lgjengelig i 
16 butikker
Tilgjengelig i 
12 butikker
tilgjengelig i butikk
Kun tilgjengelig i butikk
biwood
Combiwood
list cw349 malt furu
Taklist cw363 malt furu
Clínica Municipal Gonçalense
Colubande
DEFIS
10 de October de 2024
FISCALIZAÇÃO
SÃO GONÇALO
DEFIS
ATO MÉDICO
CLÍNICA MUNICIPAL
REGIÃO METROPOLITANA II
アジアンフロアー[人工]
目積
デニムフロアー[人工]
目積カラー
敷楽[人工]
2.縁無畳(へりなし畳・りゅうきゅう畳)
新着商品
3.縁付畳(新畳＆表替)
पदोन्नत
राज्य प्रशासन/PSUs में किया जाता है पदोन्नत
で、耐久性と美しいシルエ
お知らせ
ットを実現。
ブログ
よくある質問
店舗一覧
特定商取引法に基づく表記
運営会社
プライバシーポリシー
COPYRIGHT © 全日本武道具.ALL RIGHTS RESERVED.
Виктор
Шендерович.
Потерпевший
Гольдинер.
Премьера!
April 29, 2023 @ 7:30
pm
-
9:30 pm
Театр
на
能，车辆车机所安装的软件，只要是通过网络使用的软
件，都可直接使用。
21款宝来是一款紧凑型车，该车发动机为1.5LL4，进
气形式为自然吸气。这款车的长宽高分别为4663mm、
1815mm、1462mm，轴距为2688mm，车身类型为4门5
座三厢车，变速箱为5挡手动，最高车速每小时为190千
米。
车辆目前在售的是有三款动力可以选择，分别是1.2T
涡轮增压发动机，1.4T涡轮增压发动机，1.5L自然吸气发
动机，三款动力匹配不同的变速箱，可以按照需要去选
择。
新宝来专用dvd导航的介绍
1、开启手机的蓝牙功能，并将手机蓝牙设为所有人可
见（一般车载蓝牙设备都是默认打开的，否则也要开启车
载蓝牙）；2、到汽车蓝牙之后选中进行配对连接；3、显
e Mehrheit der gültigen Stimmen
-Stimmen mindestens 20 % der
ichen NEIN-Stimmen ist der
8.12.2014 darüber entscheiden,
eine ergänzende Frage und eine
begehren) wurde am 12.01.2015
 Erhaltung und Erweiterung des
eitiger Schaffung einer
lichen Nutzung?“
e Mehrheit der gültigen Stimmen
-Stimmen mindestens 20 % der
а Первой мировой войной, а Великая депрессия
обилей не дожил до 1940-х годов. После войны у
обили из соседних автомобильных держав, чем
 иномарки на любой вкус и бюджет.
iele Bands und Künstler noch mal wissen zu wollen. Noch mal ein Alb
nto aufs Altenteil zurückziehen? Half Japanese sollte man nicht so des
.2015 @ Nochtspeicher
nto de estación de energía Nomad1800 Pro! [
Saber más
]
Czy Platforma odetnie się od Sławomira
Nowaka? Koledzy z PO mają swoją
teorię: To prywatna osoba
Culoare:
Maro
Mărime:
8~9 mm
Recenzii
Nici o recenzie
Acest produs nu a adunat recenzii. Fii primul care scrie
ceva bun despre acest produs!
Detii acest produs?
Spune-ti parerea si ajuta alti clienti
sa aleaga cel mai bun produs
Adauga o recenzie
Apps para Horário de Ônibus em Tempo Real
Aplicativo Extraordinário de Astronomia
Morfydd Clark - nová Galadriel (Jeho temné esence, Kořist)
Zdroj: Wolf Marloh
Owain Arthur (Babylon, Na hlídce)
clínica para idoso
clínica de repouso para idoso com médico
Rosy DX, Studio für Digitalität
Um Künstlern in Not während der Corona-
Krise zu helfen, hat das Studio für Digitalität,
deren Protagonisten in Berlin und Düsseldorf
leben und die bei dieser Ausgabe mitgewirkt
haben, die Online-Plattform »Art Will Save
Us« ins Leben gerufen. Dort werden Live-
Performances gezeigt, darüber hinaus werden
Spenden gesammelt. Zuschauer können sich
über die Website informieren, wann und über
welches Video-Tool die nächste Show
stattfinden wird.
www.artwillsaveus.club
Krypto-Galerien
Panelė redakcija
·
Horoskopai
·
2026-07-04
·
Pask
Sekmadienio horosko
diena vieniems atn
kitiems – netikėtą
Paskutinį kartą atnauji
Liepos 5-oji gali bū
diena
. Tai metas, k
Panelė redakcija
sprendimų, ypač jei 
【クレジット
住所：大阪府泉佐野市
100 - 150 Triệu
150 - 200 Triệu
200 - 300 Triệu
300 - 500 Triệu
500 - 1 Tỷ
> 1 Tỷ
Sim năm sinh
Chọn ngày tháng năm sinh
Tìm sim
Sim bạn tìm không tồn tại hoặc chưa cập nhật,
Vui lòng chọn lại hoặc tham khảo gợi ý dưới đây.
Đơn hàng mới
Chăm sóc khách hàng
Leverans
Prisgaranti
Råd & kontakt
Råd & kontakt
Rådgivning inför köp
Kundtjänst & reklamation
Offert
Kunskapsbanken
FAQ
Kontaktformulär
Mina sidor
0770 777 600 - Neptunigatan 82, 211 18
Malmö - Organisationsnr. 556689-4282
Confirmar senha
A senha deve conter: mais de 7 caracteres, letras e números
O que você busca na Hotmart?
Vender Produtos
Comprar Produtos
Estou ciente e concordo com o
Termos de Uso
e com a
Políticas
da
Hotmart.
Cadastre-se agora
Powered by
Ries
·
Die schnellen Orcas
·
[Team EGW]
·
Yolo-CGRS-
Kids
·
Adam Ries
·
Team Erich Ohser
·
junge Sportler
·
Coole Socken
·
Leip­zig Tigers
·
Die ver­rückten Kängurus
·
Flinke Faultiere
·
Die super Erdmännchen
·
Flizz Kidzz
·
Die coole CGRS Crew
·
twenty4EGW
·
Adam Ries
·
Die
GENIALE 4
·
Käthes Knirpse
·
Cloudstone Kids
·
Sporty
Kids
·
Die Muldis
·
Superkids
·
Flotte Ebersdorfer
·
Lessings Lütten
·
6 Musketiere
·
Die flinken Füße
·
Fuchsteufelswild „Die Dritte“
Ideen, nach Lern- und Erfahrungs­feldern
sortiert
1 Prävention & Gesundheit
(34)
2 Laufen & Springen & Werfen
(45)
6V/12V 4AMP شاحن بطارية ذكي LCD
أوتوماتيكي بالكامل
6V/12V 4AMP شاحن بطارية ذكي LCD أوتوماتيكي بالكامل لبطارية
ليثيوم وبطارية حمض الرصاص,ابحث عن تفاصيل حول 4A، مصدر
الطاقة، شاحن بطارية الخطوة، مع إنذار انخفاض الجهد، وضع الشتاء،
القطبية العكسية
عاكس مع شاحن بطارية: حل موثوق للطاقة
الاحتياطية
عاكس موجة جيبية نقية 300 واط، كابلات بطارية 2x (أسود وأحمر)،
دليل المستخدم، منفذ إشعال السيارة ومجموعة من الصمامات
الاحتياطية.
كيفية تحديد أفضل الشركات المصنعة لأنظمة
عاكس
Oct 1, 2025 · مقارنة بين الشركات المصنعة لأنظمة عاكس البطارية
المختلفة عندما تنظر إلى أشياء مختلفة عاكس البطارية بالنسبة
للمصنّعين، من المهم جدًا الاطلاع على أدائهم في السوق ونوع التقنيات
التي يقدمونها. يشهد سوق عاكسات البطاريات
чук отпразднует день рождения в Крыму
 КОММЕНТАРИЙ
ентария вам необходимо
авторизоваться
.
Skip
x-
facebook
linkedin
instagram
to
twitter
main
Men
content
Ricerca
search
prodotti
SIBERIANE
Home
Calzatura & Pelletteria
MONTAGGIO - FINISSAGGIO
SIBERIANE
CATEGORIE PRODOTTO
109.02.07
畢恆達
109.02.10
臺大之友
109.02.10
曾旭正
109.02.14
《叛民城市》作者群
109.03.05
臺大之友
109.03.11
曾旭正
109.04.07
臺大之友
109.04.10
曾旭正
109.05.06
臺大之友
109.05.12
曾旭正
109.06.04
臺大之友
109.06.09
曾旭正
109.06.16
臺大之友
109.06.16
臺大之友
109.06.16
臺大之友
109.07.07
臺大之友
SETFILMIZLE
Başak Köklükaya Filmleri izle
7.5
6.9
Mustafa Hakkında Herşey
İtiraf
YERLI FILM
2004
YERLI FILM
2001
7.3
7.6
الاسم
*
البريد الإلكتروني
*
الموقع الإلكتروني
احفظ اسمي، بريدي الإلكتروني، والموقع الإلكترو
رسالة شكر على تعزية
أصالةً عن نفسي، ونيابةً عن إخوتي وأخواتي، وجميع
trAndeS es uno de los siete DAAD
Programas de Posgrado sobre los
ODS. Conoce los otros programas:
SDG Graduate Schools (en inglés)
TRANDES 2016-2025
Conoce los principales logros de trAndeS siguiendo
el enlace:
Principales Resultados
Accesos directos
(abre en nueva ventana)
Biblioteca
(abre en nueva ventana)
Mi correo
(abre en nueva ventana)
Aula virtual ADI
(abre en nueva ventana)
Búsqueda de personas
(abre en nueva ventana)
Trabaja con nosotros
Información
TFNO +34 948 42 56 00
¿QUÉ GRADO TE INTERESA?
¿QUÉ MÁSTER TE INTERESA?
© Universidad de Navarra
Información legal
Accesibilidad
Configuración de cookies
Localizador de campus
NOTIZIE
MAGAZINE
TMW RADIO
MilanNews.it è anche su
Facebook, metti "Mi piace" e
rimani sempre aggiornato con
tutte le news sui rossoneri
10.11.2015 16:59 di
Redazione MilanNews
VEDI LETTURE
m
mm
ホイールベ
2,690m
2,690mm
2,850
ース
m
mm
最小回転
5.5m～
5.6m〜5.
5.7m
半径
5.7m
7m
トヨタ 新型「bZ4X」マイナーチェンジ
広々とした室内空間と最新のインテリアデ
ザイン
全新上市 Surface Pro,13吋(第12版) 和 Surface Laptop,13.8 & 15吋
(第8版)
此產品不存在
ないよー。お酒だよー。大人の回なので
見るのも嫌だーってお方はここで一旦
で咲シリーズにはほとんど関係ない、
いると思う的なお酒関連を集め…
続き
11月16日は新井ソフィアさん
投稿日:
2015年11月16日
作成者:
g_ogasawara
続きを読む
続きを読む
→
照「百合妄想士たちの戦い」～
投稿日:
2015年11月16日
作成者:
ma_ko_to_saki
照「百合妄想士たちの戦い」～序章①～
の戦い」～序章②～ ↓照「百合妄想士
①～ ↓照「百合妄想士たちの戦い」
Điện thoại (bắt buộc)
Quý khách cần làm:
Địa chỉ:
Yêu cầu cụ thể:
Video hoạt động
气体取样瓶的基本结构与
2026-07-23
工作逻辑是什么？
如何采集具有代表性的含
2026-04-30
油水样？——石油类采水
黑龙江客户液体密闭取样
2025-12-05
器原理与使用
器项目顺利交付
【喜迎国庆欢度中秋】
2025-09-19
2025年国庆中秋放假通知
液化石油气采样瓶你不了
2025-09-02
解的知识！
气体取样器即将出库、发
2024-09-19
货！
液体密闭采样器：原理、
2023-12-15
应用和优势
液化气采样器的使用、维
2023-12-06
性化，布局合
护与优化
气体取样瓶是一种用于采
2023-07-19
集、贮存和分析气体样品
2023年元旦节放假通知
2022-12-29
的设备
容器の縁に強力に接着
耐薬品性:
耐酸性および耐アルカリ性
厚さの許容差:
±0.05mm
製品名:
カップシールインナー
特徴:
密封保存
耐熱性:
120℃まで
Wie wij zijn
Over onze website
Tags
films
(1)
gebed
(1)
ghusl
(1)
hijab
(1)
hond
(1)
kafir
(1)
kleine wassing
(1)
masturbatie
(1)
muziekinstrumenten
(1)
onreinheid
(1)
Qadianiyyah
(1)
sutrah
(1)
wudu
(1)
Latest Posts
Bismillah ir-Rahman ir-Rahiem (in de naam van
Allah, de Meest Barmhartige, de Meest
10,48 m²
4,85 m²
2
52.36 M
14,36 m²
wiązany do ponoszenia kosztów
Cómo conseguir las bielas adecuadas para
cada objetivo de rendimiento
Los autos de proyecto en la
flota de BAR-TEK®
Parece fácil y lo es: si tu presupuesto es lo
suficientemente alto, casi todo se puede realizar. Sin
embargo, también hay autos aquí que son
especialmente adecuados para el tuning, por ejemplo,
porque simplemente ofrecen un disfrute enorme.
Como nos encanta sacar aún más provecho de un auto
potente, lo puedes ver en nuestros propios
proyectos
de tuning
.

▶ Work instructions
With the first line being the one containing "Başak Köklükaya Filmleri izle" and the last line the one containing "Latest Posts", transcribe exactly the lines above that fall in that range.

▶ Solution to the exercise
Başak Köklükaya Filmleri izle
7.5
6.9
Mustafa Hakkında Herşey
İtiraf
YERLI FILM
2004
YERLI FILM
2001
7.3
7.6
الاسم
*
البريد الإلكتروني
*
الموقع الإلكتروني
احفظ اسمي، بريدي الإلكتروني، والموقع الإلكترو
رسالة شكر على تعزية
أصالةً عن نفسي، ونيابةً عن إخوتي وأخواتي، وجميع
trAndeS es uno de los siete DAAD
Programas de Posgrado sobre los
ODS. Conoce los otros programas:
SDG Graduate Schools (en inglés)
TRANDES 2016-2025
Conoce los principales logros de trAndeS siguiendo
el enlace:
Principales Resultados
Accesos directos
(abre en nueva ventana)
Biblioteca
(abre en nueva ventana)
Mi correo
(abre en nueva ventana)
Aula virtual ADI
(abre en nueva ventana)
Búsqueda de personas
(abre en nueva ventana)
Trabaja con nosotros
Información
TFNO +34 948 42 56 00
¿QUÉ GRADO TE INTERESA?
¿QUÉ MÁSTER TE INTERESA?
© Universidad de Navarra
Información legal
Accesibilidad
Configuración de cookies
Localizador de campus
NOTIZIE
MAGAZINE
TMW RADIO
MilanNews.it è anche su
Facebook, metti "Mi piace" e
rimani sempre aggiornato con
tutte le news sui rossoneri
10.11.2015 16:59 di
Redazione MilanNews
VEDI LETTURE
m
mm
ホイールベ
2,690m
2,690mm
2,850
ース
m
mm
最小回転
5.5m～
5.6m〜5.
5.7m
半径
5.7m
7m
トヨタ 新型「bZ4X」マイナーチェンジ
広々とした室内空間と最新のインテリアデ
ザイン
全新上市 Surface Pro,13吋(第12版) 和 Surface Laptop,13.8 & 15吋
(第8版)
此產品不存在
ないよー。お酒だよー。大人の回なので
見るのも嫌だーってお方はここで一旦
で咲シリーズにはほとんど関係ない、
いると思う的なお酒関連を集め…
続き
11月16日は新井ソフィアさん
投稿日:
2015年11月16日
作成者:
g_ogasawara
続きを読む
続きを読む
→
照「百合妄想士たちの戦い」～
投稿日:
2015年11月16日
作成者:
ma_ko_to_saki
照「百合妄想士たちの戦い」～序章①～
の戦い」～序章②～ ↓照「百合妄想士
①～ ↓照「百合妄想士たちの戦い」
Điện thoại (bắt buộc)
Quý khách cần làm:
Địa chỉ:
Yêu cầu cụ thể:
Video hoạt động
气体取样瓶的基本结构与
2026-07-23
工作逻辑是什么？
如何采集具有代表性的含
2026-04-30
油水样？——石油类采水
黑龙江客户液体密闭取样
2025-12-05
器原理与使用
器项目顺利交付
【喜迎国庆欢度中秋】
2025-09-19
2025年国庆中秋放假通知
液化石油气采样瓶你不了
2025-09-02
解的知识！
气体取样器即将出库、发
2024-09-19
货！
液体密闭采样器：原理、
2023-12-15
应用和优势
液化气采样器的使用、维
2023-12-06
性化，布局合
护与优化
气体取样瓶是一种用于采
2023-07-19
集、贮存和分析气体样品
2023年元旦节放假通知
2022-12-29
的设备
容器の縁に強力に接着
耐薬品性:
耐酸性および耐アルカリ性
厚さの許容差:
±0.05mm
製品名:
カップシールインナー
特徴:
密封保存
耐熱性:
120℃まで
Wie wij zijn
Over onze website
Tags
films
(1)
gebed
(1)
ghusl
(1)
hijab
(1)
hond
(1)
kafir
(1)
kleine wassing
(1)
masturbatie
(1)
muziekinstrumenten
(1)
onreinheid
(1)
Qadianiyyah
(1)
sutrah
(1)
wudu
(1)
Latest Posts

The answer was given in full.